Tag Archives: Wilhelm Grimm

The Wild Girl by Kate Forsyth

WildGirl_COVERI’m sure you’re familiar with once upon a times, and wicked step-mothers, poison apples, Prince Charmings and cottages in the woods.  I’ve always been captivated by the darker side of fairy tales, and the fact that the Brothers Grimm did not originally scribe such tales for children to enjoy.  For instance, did you know that Cinderella’s evil step mother made her ugly daughters slice off their heels with a knife to try and fit into the glass slipper.  The Prince only realising the truth when he noticed blood pooling in the shoe?  And our heroine Snow White was not merely sleeping, but dead when her Prince found her, and in an unsavoury twist, he fell in love with her rotting corpse and made his footmen carry her body in a glass casket?

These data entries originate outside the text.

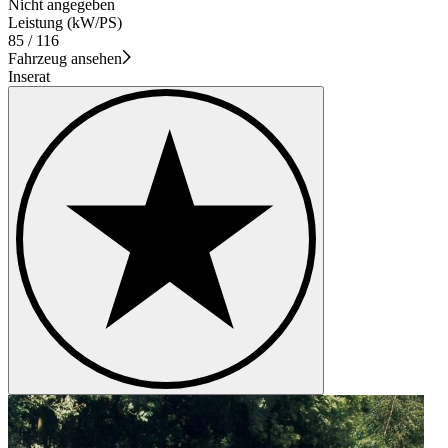
Nicht angegeben
Leistung (kW/PS)
85 / 116
Fahrzeug ansehen
Inserat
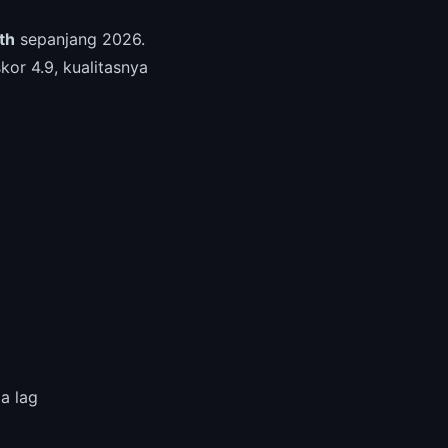
th
sepanjang 2026.
kor 4.9, kualitasnya
a lag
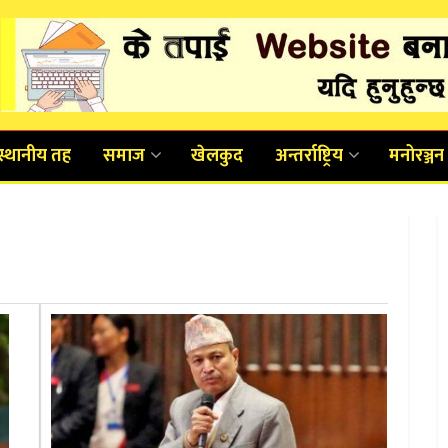
स्थानीय तह
समाज
खेलकुद
अन्तर्राष्ट्रिय
मनोरञ्जन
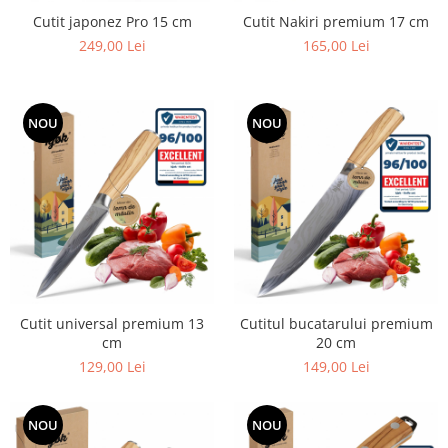
Smartwatch
Cutit japonez Pro 15 cm
Cutit Nakiri premium 17 cm
249,00 Lei
165,00 Lei
NOU
NOU
Cutit universal premium 13
Cutitul bucatarului premium
cm
20 cm
129,00 Lei
149,00 Lei
NOU
NOU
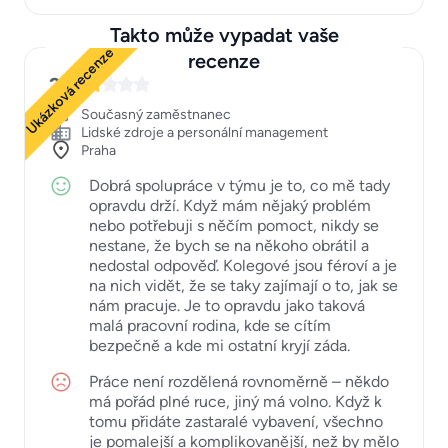
Takto může vypadat vaše
Ukázková recenze
recenze
2
Současný zaměstnanec
Lidské zdroje a personální management
Praha
Dobrá spolupráce v týmu je to, co mě tady
opravdu drží. Když mám nějaký problém
nebo potřebuji s něčím pomoct, nikdy se
nestane, že bych se na někoho obrátil a
nedostal odpověď. Kolegové jsou féroví a je
na nich vidět, že se taky zajímají o to, jak se
nám pracuje. Je to opravdu jako taková
malá pracovní rodina, kde se cítím
bezpečně a kde mi ostatní kryjí záda.
Práce není rozdělená rovnoměrně – někdo
má pořád plné ruce, jiný má volno. Když k
tomu přidáte zastaralé vybavení, všechno
je pomalejší a komplikovanější, než by mělo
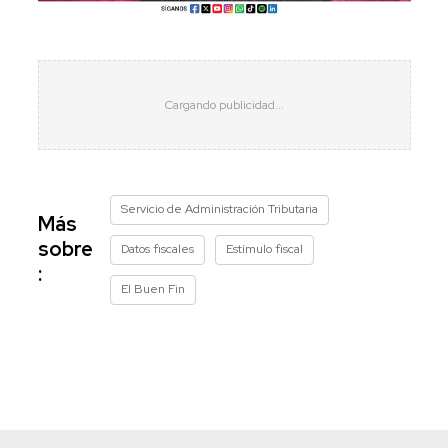
Servicio de Administración Tributaria
Más
sobre
Datos fiscales
Estímulo fiscal
:
El Buen Fin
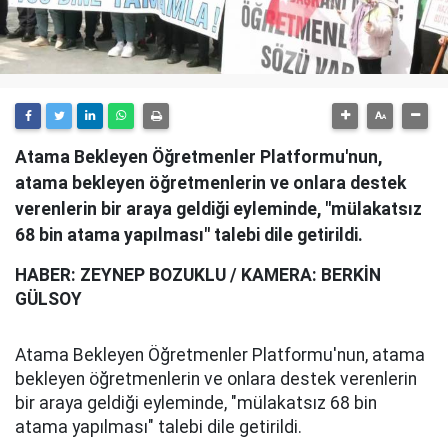
Atama Bekleyen Öğretmenler Platformu'nun,
atama bekleyen öğretmenlerin ve onlara destek
verenlerin bir araya geldiği eyleminde, "mülakatsız
68 bin atama yapılması" talebi dile getirildi.
HABER: ZEYNEP BOZUKLU / KAMERA: BERKİN
GÜLSOY
Atama Bekleyen Öğretmenler Platformu'nun, atama
bekleyen öğretmenlerin ve onlara destek verenlerin
bir araya geldiği eyleminde, "mülakatsız 68 bin
atama yapılması" talebi dile getirildi.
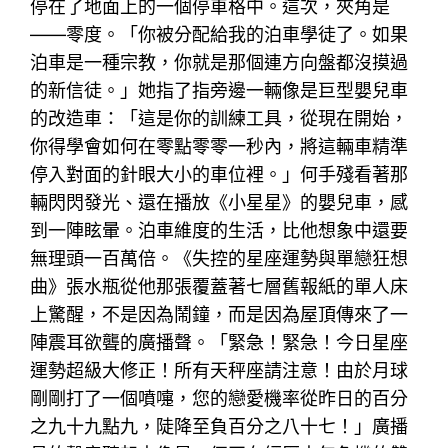
停在了地面上的一個停車格中。這次，夾角是
——零度。「你被分配給我的泊車學徒了。如果
泊車是一種宗教，你就是那個連方向盤都沒摸過
的新信徒。」她指了指旁邊一輛像是巨型嬰兒車
的改造車：「這是你的訓練工具，從現在開始，
你得學會如何在零點零零一秒內，將這輛車精準
停入對面的針眼大小的車位裡。」何手殘看著那
輛閃閃發光、還在播放《小星星》的嬰兒車，感
到一陣眩暈。泊車維度的生活，比他想象中還要
無理頭一百萬倍。《失控的星座運勢與單戀狂想
曲》張水瓶從他那張覆蓋著七層舊報紙的單人床
上驚醒，不是因為鬧鐘，而是因為屋頂傳來了一
陣震耳欲聾的廣播聲。「緊急！緊急！今日星座
運勢超級大修正！所有天秤座請注意！由於月球
剛剛打了一個噴嚏，您的戀愛機率從昨日的百分
之九十九點九，陡降至負百分之八十七！」廣播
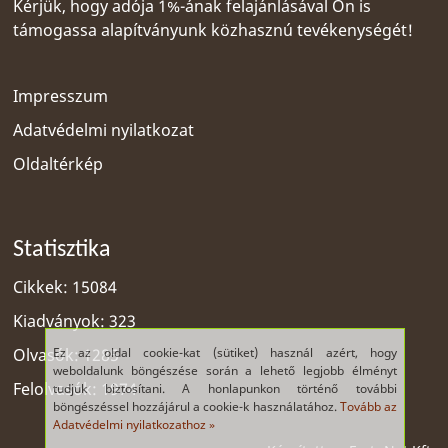
Kérjük, hogy adója 1%-ának felajánlásával Ön is
támogassa alapítványunk közhasznú tevékenységét!
Impresszum
Adatvédelmi nyilatkozat
Oldaltérkép
Statisztika
Cikkek: 15084
Kiadványok: 323
Ez az oldal cookie-kat (sütiket) használ azért, hogy
Olvasók: 1285
weboldalunk böngészése során a lehető legjobb élményt
Felolvasók: 1974
tudjuk biztosítani. A honlapunkon történő további
böngészéssel hozzájárul a cookie-k használatához.
Tovább az
Adatvédelmi nyilatkozathoz »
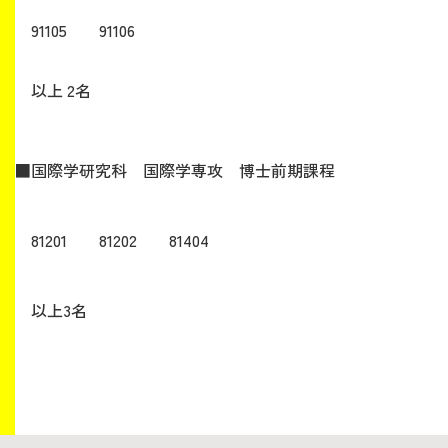
91105 91106
生涯学習・社会連携
以上 2名
■国際学研究科 国際学専攻 博士前期課程
入試情報サイト
81201 81202 81404
2026年9月入学者向け 新入生サイト
以上3名
MGグッズ オンラインショップ
（外部サイト）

Kind of gross right?  But darkly fascinating too.  And these folktales, coupled with a beautiful historical narrative, make The Wild Girl an excellent read for literature and history lovers alike.

Set in the early 19th century, as Napoleon Bonaparte invades most of Europe, we meet Dortchen Wild, a twelve year old girl who lives next door to Jakob and Wilhelm Grimm.   The Grimm Brothers are scholars, living a poor existence, but determined to publish a collection of translated folktales and stories.  They collect the tales from women they become acquainted with, including housemaids, Mothers and townsfolk, as well as the Wild sisters who live next door.

Dortchen falls in love with Wilhelm the moment she lays eyes on him, and over the course of two decades she tells him the tales that will one day become his famous published works.

Set in a time of drama, poverty and war, Dortchen not only battles her forbidden feelings for Wilhelm, but struggles with starvation, cold, grief and oppression.  Not to mention her day to day dealings with a tyrant of a Father.

I love that this book has intertwined the few facts known about the real Dortchen, with speculative events.  Forsyth has cleverly weaved Dortchen a fictional narrative that is believable and moving, intense and suspenseful.

The style is easy to digest, with language and dialogue reflective of the era.  As you read, you are transported to the kingdom of Hessen-Cassel and the stories that Dortchen relays are vaguely familiar yet somehow distant, and they all will give you goosebumps in the telling.

In Short:  With a sprinkle of literature and love; historical faction at its best.